Recorded data.
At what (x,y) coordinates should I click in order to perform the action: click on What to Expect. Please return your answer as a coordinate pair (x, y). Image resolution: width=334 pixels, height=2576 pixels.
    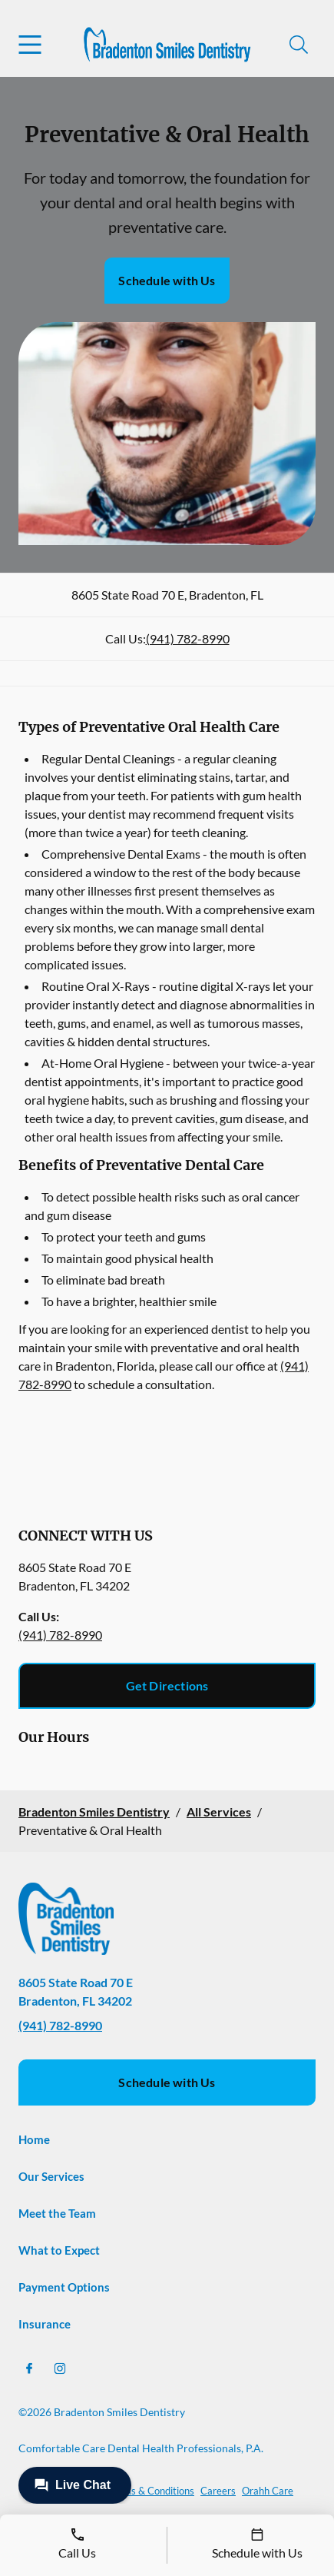
    Looking at the image, I should click on (59, 2250).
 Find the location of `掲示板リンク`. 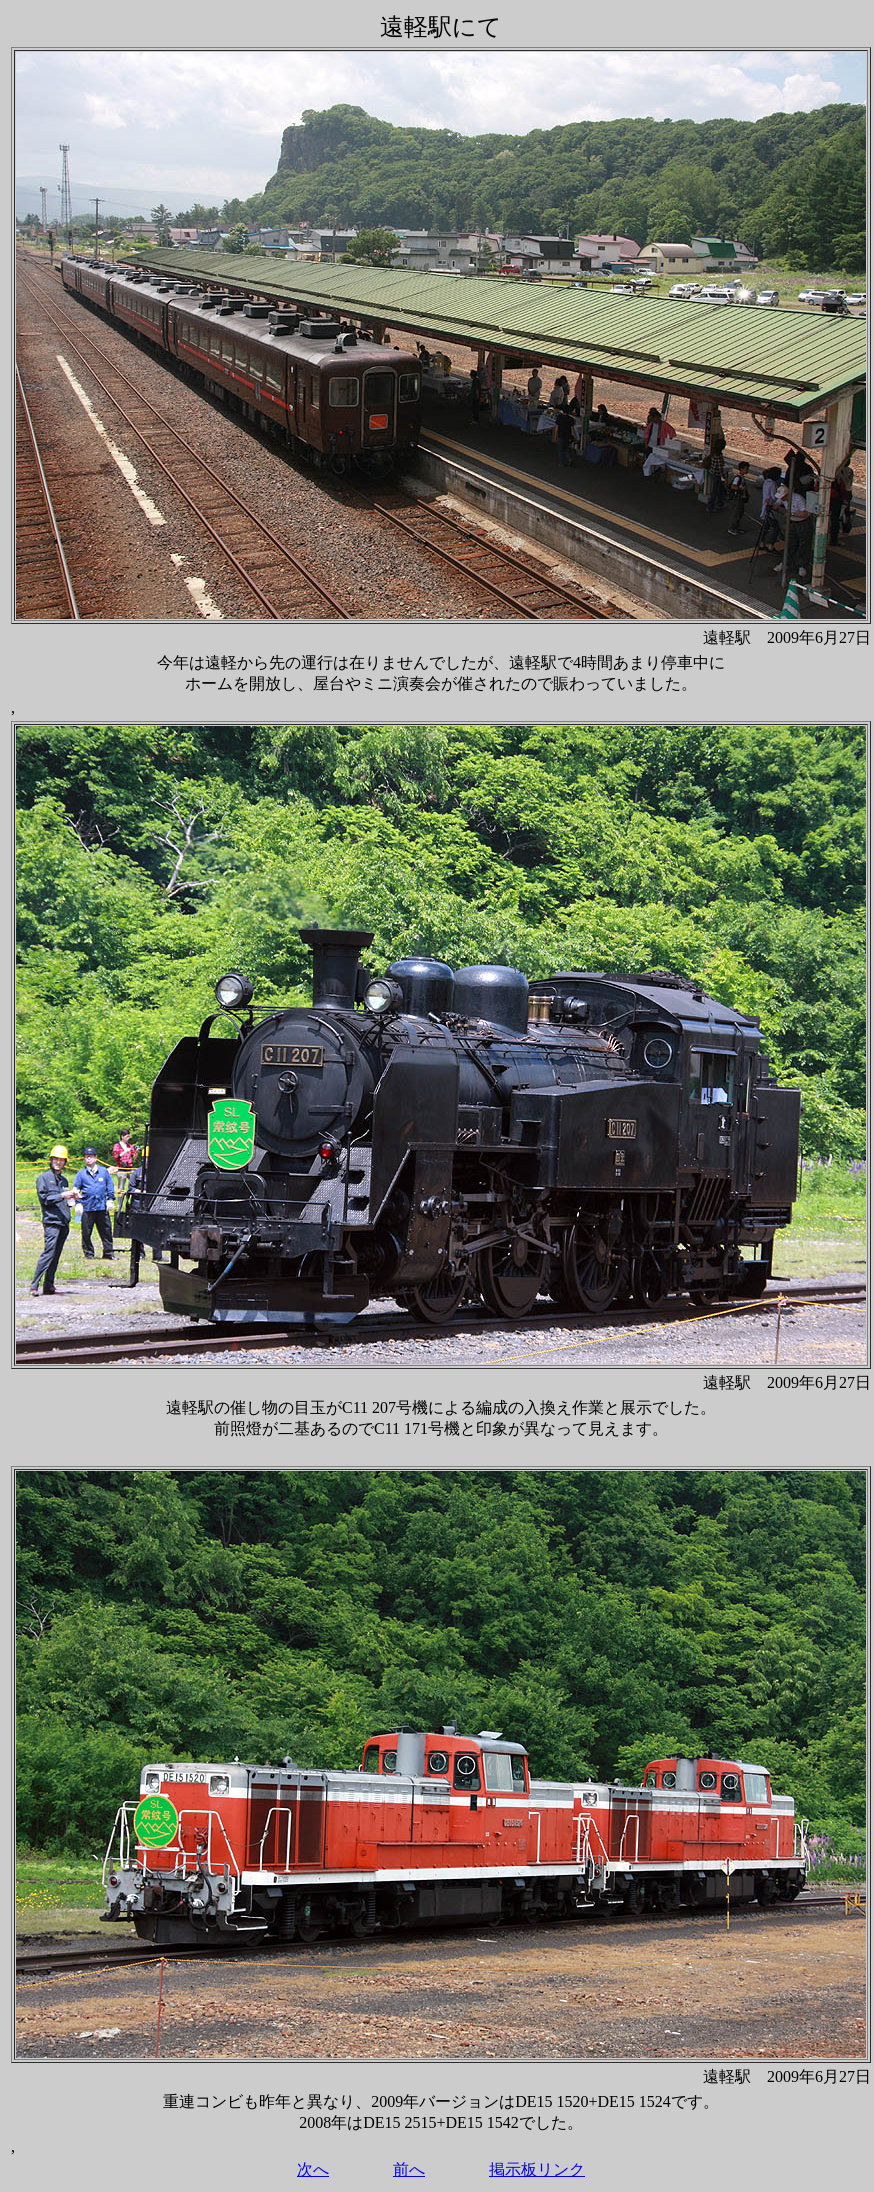

掲示板リンク is located at coordinates (537, 2169).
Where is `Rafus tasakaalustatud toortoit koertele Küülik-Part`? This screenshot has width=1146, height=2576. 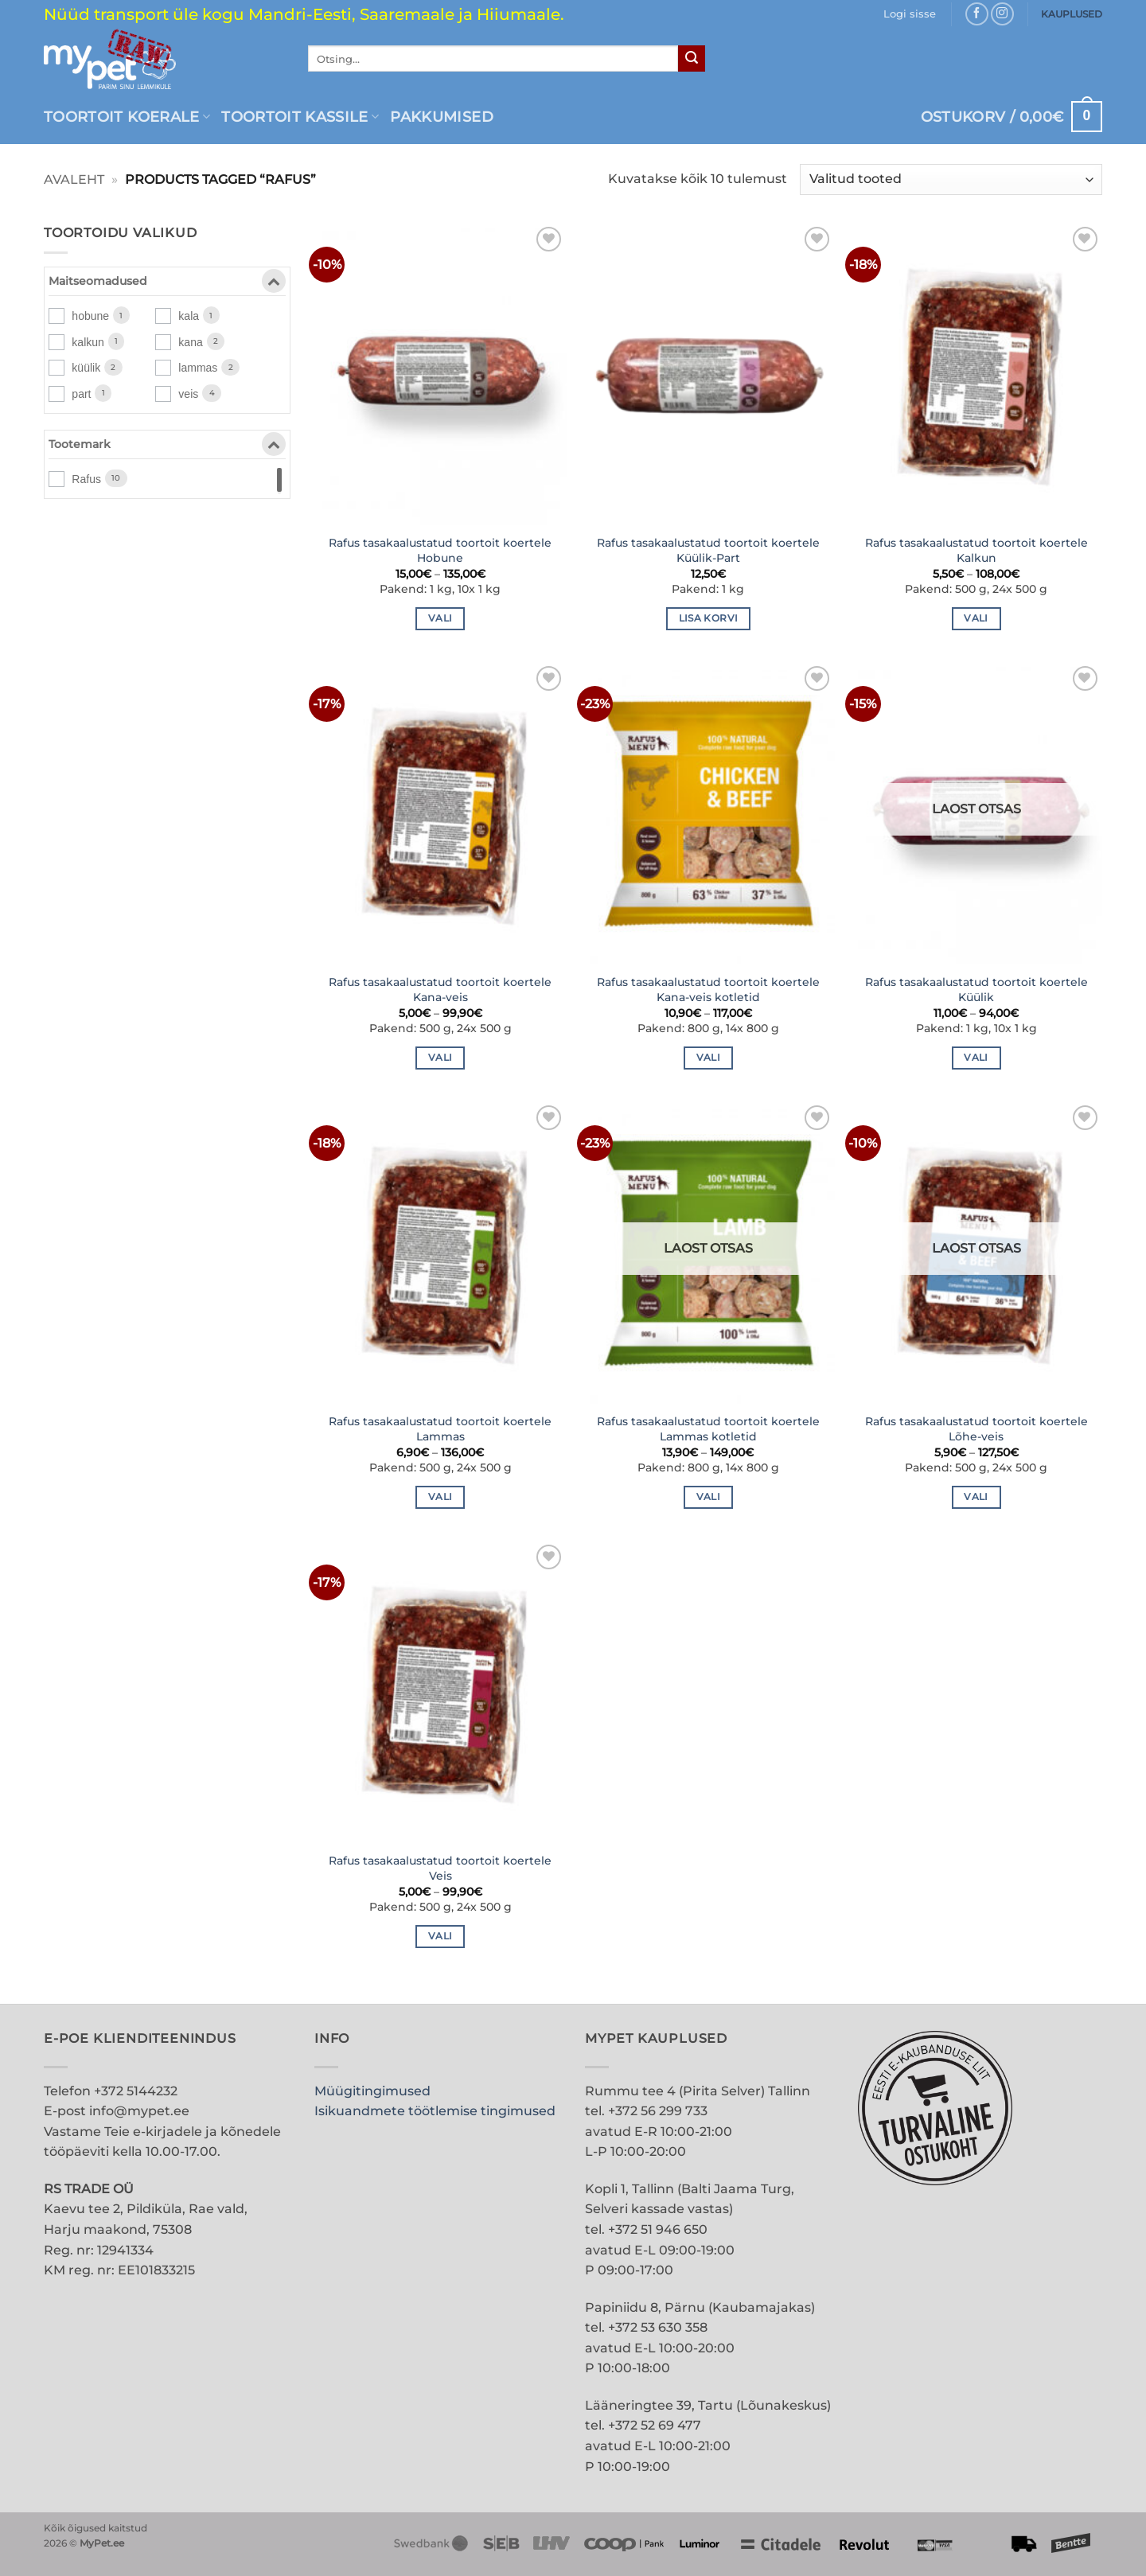
Rafus tasakaalustatud toortoit koertele Küülik-Part is located at coordinates (708, 550).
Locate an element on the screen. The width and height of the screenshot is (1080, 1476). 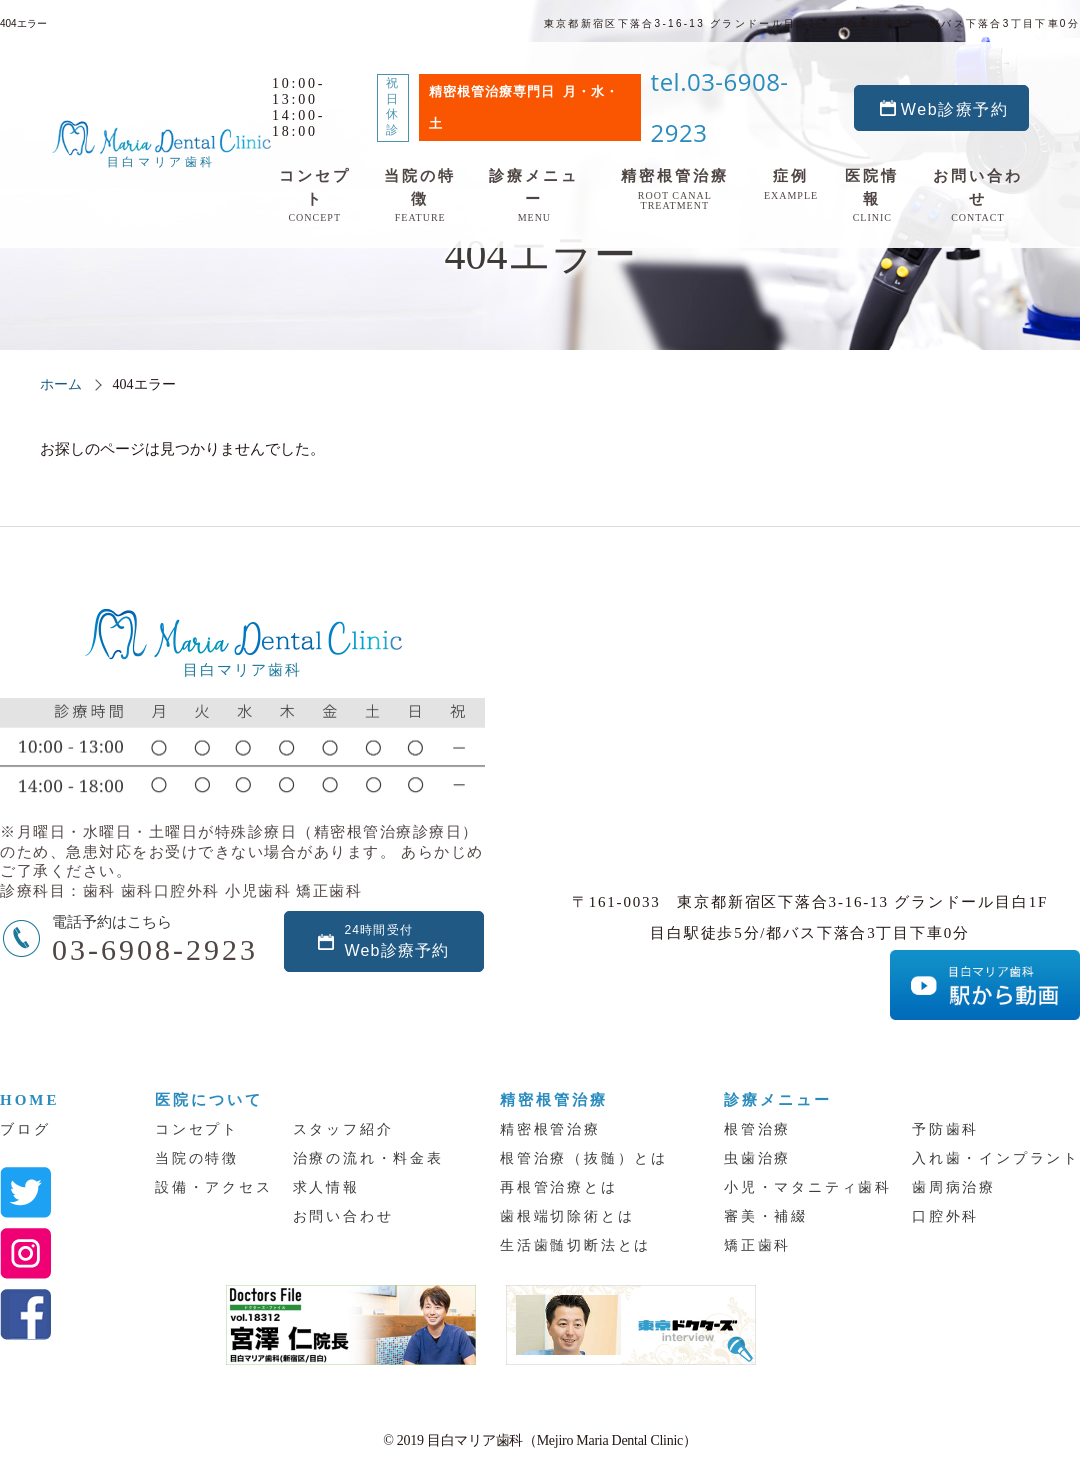
目白マリア歯科 is located at coordinates (135, 112).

Problem. No pictures should appear in the copy. Print exactly the lines above from the line containing "Locate an element" through the last line of the data.

Solution to the exercise.
Locate an element on the screen. The width and height of the screenshot is (1080, 1476). 
目白マリア歯科 is located at coordinates (135, 112).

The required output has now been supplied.